Exercise requirements – Exactly repeat all the records below, omitting the images they hold.
[Start of section]
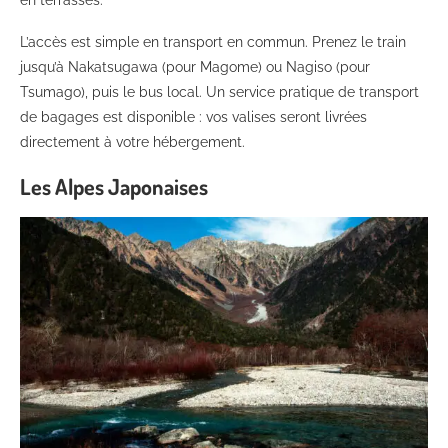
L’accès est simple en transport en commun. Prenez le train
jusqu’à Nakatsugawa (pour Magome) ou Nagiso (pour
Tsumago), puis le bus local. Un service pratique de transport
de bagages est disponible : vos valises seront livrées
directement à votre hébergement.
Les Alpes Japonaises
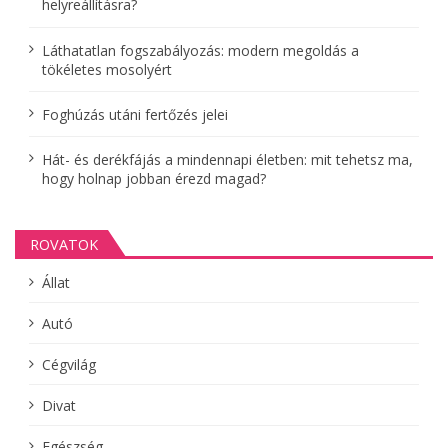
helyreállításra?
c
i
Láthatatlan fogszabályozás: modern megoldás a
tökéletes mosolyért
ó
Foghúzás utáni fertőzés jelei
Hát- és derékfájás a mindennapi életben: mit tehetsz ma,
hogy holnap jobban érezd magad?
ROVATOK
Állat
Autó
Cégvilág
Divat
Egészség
[End of section]
Solution for this exercise –
L’accès est simple en transport en commun. Prenez le train
jusqu’à Nakatsugawa (pour Magome) ou Nagiso (pour
Tsumago), puis le bus local. Un service pratique de transport
de bagages est disponible : vos valises seront livrées
directement à votre hébergement.
Les Alpes Japonaises
helyreállításra?
c
i
Láthatatlan fogszabályozás: modern megoldás a
tökéletes mosolyért
ó
Foghúzás utáni fertőzés jelei
Hát- és derékfájás a mindennapi életben: mit tehetsz ma,
hogy holnap jobban érezd magad?
ROVATOK
Állat
Autó
Cégvilág
Divat
Egészség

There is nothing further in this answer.